EXERCISE = To complete this task, print all the data below exactly but leave out the images.

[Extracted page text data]
■ ■ ■ ■ ■
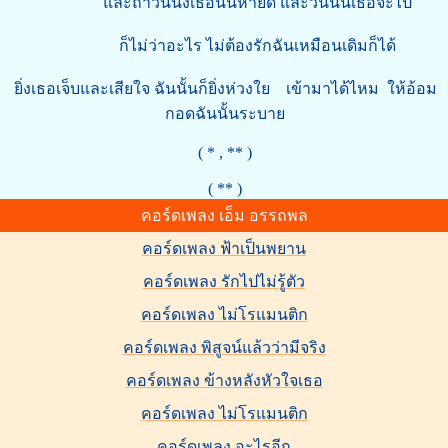
และถ้าวันนึงเธอนั้นหายดี และวันนั้นเธอจะไป
ก็ไม่ว่าอะไร ไม่ต้องรักฉันเหมือนเดิมก็ได้
ยิ่งเธอเจ็บและเสียใจ ฉันนั้นก็ยิ่งห่วงใย เข้ามาได้ไหม ให้อ้อม
กอดฉันนั้นระบาย
( * , ** )
( ** )
คอร์ดเพลง เอ็ม อรรถพล
คอร์ดเพลง ฟ้าเป็นพยาน
คอร์ดเพลง รักไปไม่รู้ตัว
คอร์ดเพลง ไม่โรแมนติก
คอร์ดเพลง พิสูจน์แล้วว่ามีจริง
คอร์ดเพลง ข้างหลังหัวใจเธอ
คอร์ดเพลง ไม่โรแมนติก
คอร์ดเพลง อะไรอีก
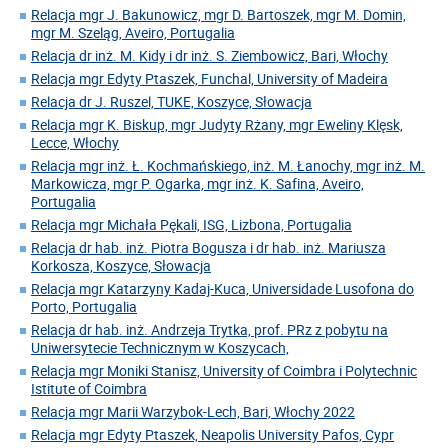
Relacja mgr J. Bakunowicz, mgr D. Bartoszek, mgr M. Domin,
mgr M. Szeląg, Aveiro, Portugalia
Relacja dr inż. M. Kidy i dr inż. S. Ziembowicz, Bari, Włochy
Relacja mgr Edyty Ptaszek, Funchal, University of Madeira
Relacja dr J. Ruszel, TUKE, Koszyce, Słowacja
Relacja mgr K. Biskup, mgr Judyty Rżany, mgr Eweliny Klęsk,
Lecce, Włochy
Relacja mgr inż. Ł. Kochmańskiego, inż. M. Łanochy, mgr inż. M.
Markowicza, mgr P. Ogarka, mgr inż. K. Safina, Aveiro,
Portugalia
Relacja mgr Michała Pękali, ISG, Lizbona, Portugalia
Relacja dr hab. inż. Piotra Bogusza i dr hab. inż. Mariusza
Korkosza, Koszyce, Słowacja
Relacja mgr Katarzyny Kadaj-Kuca, Universidade Lusofona do
Porto, Portugalia
Relacja dr hab. inż. Andrzeja Trytka, prof. PRz z pobytu na
Uniwersytecie Technicznym w Koszycach,
Relacja mgr Moniki Stanisz, University of Coimbra i Polytechnic
Istitute of Coimbra
Relacja mgr Marii Warzybok-Lech, Bari, Włochy 2022
Relacja mgr Edyty Ptaszek, Neapolis University Pafos, Cypr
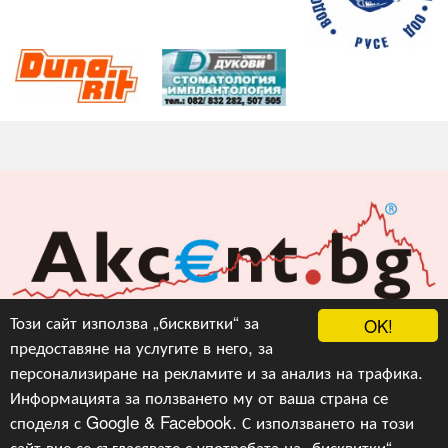
Акцент БГ ЕООД
Този сайт използва „бисквитки“ за
OK!
предоставяне на услугите в него, за
info@akcent.bg
персонализиране на рекламите и за анализ на трафика.
Facebook
Информацията за ползването му от ваша страна се
споделя с Google & Facebook. С използването на този
сайт вие се съгласявате с употребата на „бисквитки“,
Copyright © 2010, 2016, 2018-2022, 2023, v.3.0,
Акцент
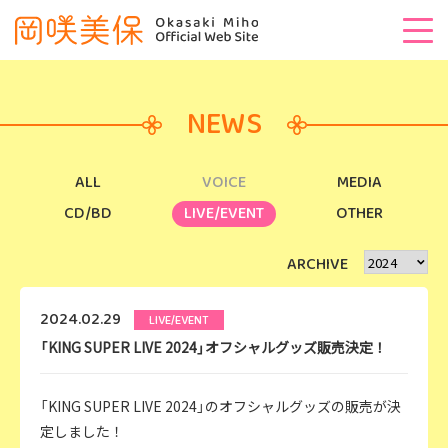
NEWS
ALL
VOICE
MEDIA
CD/BD
LIVE/EVENT
OTHER
ARCHIVE
2024.02.29
LIVE/EVENT
「KING SUPER LIVE 2024」オフシャルグッズ販売決定！
「KING SUPER LIVE 2024」のオフシャルグッズの販売が決
定しました！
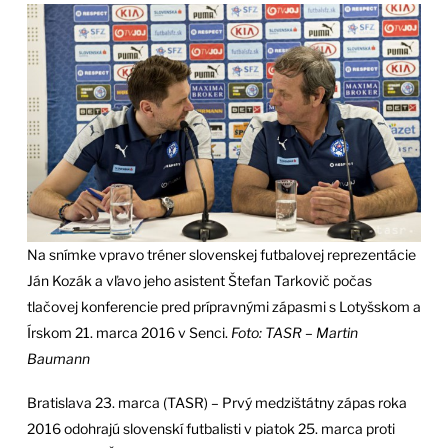
Na snímke vpravo tréner slovenskej futbalovej reprezentácie
Ján Kozák a vľavo jeho asistent Štefan Tarkovič počas
tlačovej konferencie pred prípravnými zápasmi s Lotyšskom a
Írskom 21. marca 2016 v Senci.
Foto: TASR – Martin
Baumann
Bratislava 23. marca (TASR) – Prvý medzištátny zápas roka
2016 odohrajú slovenskí futbalisti v piatok 25. marca proti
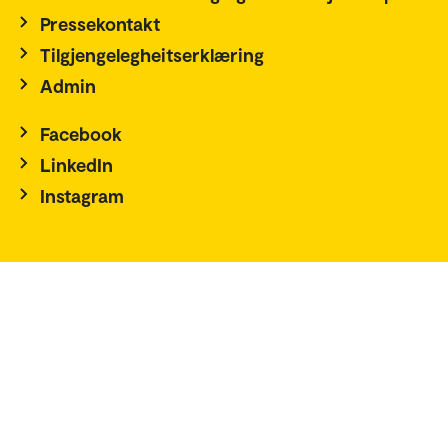
Pressekontakt
Tilgjengelegheitserklæring
Admin
Facebook
LinkedIn
Instagram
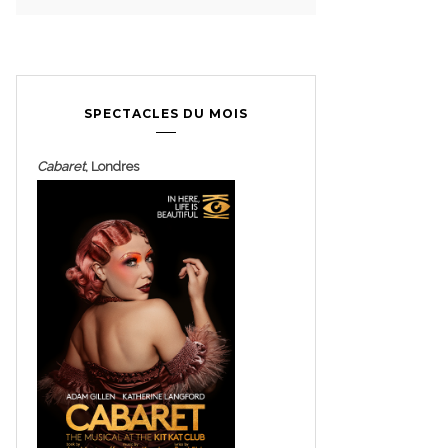
SPECTACLES DU MOIS
Cabaret
, Londres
■ ■ ■ ■ ■
SOLUTION FOR THIS EXERCISE =
และถ้าวันนึงเธอนั้นหายดี และวันนั้นเธอจะไป
ก็ไม่ว่าอะไร ไม่ต้องรักฉันเหมือนเดิมก็ได้
ยิ่งเธอเจ็บและเสียใจ ฉันนั้นก็ยิ่งห่วงใย เข้ามาได้ไหม ให้อ้อม
กอดฉันนั้นระบาย
( * , ** )
( ** )
คอร์ดเพลง เอ็ม อรรถพล
คอร์ดเพลง ฟ้าเป็นพยาน
คอร์ดเพลง รักไปไม่รู้ตัว
คอร์ดเพลง ไม่โรแมนติก
คอร์ดเพลง พิสูจน์แล้วว่ามีจริง
คอร์ดเพลง ข้างหลังหัวใจเธอ
คอร์ดเพลง ไม่โรแมนติก
คอร์ดเพลง อะไรอีก
Relacja mgr J. Bakunowicz, mgr D. Bartoszek, mgr M. Domin,
mgr M. Szeląg, Aveiro, Portugalia
Relacja dr inż. M. Kidy i dr inż. S. Ziembowicz, Bari, Włochy
Relacja mgr Edyty Ptaszek, Funchal, University of Madeira
Relacja dr J. Ruszel, TUKE, Koszyce, Słowacja
Relacja mgr K. Biskup, mgr Judyty Rżany, mgr Eweliny Klęsk,
Lecce, Włochy
Relacja mgr inż. Ł. Kochmańskiego, inż. M. Łanochy, mgr inż. M.
Markowicza, mgr P. Ogarka, mgr inż. K. Safina, Aveiro,
Portugalia
Relacja mgr Michała Pękali, ISG, Lizbona, Portugalia
Relacja dr hab. inż. Piotra Bogusza i dr hab. inż. Mariusza
Korkosza, Koszyce, Słowacja
Relacja mgr Katarzyny Kadaj-Kuca, Universidade Lusofona do
Porto, Portugalia
Relacja dr hab. inż. Andrzeja Trytka, prof. PRz z pobytu na
Uniwersytecie Technicznym w Koszycach,
Relacja mgr Moniki Stanisz, University of Coimbra i Polytechnic
Istitute of Coimbra
Relacja mgr Marii Warzybok-Lech, Bari, Włochy 2022
Relacja mgr Edyty Ptaszek, Neapolis University Pafos, Cypr
Акцент БГ ЕООД
Този сайт използва „бисквитки“ за
OK!
предоставяне на услугите в него, за
info@akcent.bg
персонализиране на рекламите и за анализ на трафика.
Facebook
Информацията за ползването му от ваша страна се
споделя с Google & Facebook. С използването на този
сайт вие се съгласявате с употребата на „бисквитки“,
Copyright © 2010, 2016, 2018-2022, 2023, v.3.0,
Акцент
NEWS
ALL
VOICE
MEDIA
CD/BD
LIVE/EVENT
OTHER
ARCHIVE
2024.02.29
LIVE/EVENT
「KING SUPER LIVE 2024」オフシャルグッズ販売決定！
「KING SUPER LIVE 2024」のオフシャルグッズの販売が決
定しました！
Na snímke vpravo tréner slovenskej futbalovej reprezentácie
Ján Kozák a vľavo jeho asistent Štefan Tarkovič počas
tlačovej konferencie pred prípravnými zápasmi s Lotyšskom a
Írskom 21. marca 2016 v Senci.
Foto: TASR – Martin
Baumann
Bratislava 23. marca (TASR) – Prvý medzištátny zápas roka
2016 odohrajú slovenskí futbalisti v piatok 25. marca proti
Pressekontakt
Tilgjengelegheitserklæring
Admin
Facebook
LinkedIn
Instagram
SPECTACLES DU MOIS
Cabaret
, Londres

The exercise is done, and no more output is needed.